Work instructions: Omitting the images, transcribe the records below exactly as they stand.

** Stored data follows **

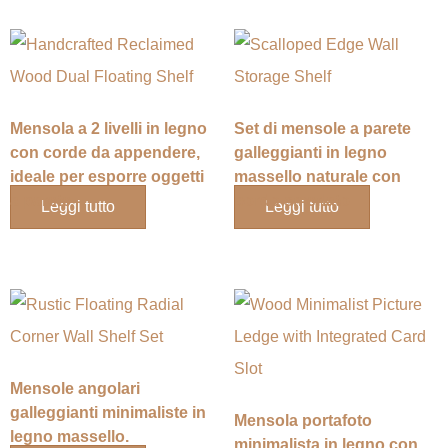
Mensola a 2 livelli in legno
Set di mensole a parete
con corde da appendere,
galleggianti in legno
ideale per esporre oggetti
massello naturale con
a parete
bordo smerlato
Leggi tutto
Leggi tutto
Mensole angolari
galleggianti minimaliste in
Mensola portafoto
legno massello.
minimalista in legno con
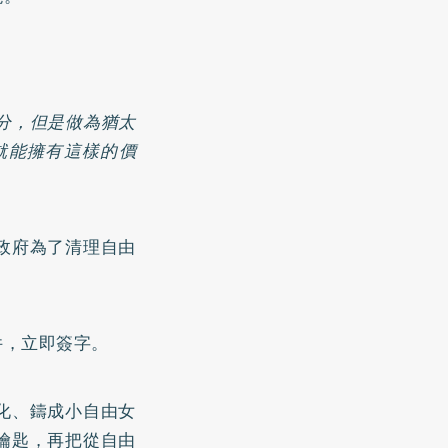
分，但是做為猶太
就能擁有這樣的價
政府為了清理自由
件，立即簽字。
化、鑄成小自由女
鑰匙，再把從自由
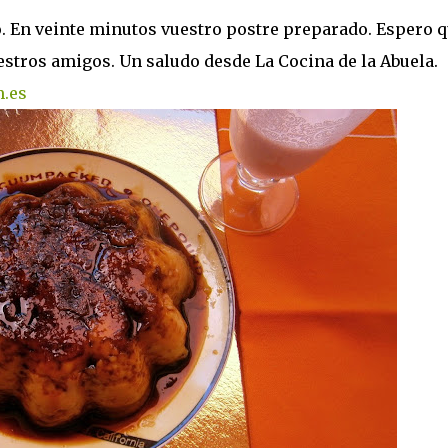
o. En veinte minutos vuestro postre preparado. Espero 
estros amigos. Un saludo desde La Cocina de la Abuela.
m.es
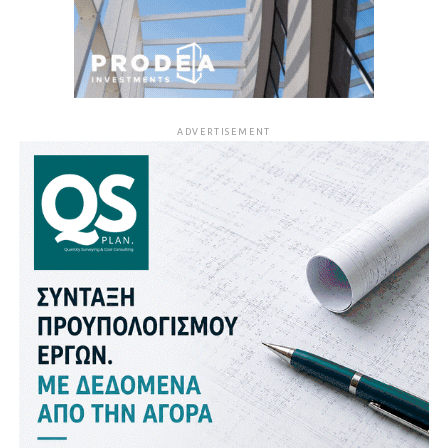
ADVERTISEMENT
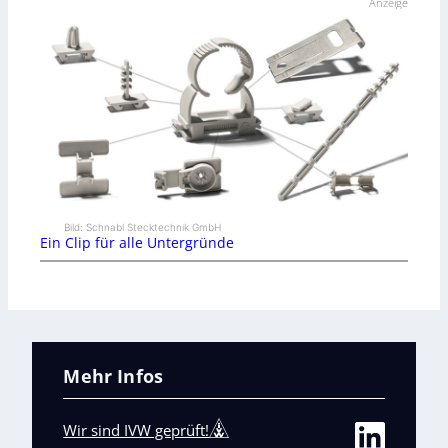
Anzeige
Bild: Schnabl Stecktechnik GmbH
Ein Clip für alle Untergründe
Mehr Infos
Wir sind IVW geprüft!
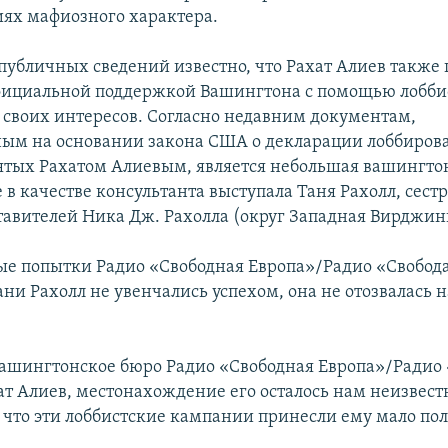
иях мафиозного характера.
публичных сведений известно, что Рахат Алиев также 
фициальной поддержкой Вашингтона с помощью лобби
своих интересов. Согласно недавним документам,
ым на основании закона США о декларации лоббиров
ятых Рахатом Алиевым, является небольшая вашингто
е в качестве консультанта выступала Таня Рахолл, сест
тавителей Ника Дж. Рахолла (округ Западная Вирджин
е попытки Радио «Свободная Европа»/Радио «Свобода
ани Рахолл не увенчались успехом, она не отозвалась 
Вашингтонское бюро Радио «Свободная Европа»/Радио
ат Алиев, местонахождение его осталось нам неизвест
, что эти лоббистские кампании принесли ему мало по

** End of Stored data **

Solution below:
Mensola a 2 livelli in legno
Set di mensole a parete
con corde da appendere,
galleggianti in legno
ideale per esporre oggetti
massello naturale con
a parete
bordo smerlato
Leggi tutto
Leggi tutto
Mensole angolari
galleggianti minimaliste in
Mensola portafoto
legno massello.
minimalista in legno con
分，但是做為猶太
就能擁有這樣的價
政府為了清理自由
件，立即簽字。
化、鑄成小自由女
鑰匙，再把從自由
o. En veinte minutos vuestro postre preparado. Espero 
estros amigos. Un saludo desde La Cocina de la Abuela.
m.es
ADVERTISEMENT
Anzeige
Bild: Schnabl Stecktechnik GmbH
Ein Clip für alle Untergründe
Mehr Infos
Wir sind IVW geprüft!
иях мафиозного характера.
публичных сведений известно, что Рахат Алиев также 
фициальной поддержкой Вашингтона с помощью лобби
своих интересов. Согласно недавним документам,
ым на основании закона США о декларации лоббиров
ятых Рахатом Алиевым, является небольшая вашингто
е в качестве консультанта выступала Таня Рахолл, сест
тавителей Ника Дж. Рахолла (округ Западная Вирджин
е попытки Радио «Свободная Европа»/Радио «Свобода
ани Рахолл не увенчались успехом, она не отозвалась 
Вашингтонское бюро Радио «Свободная Европа»/Радио
ат Алиев, местонахождение его осталось нам неизвест
, что эти лоббистские кампании принесли ему мало по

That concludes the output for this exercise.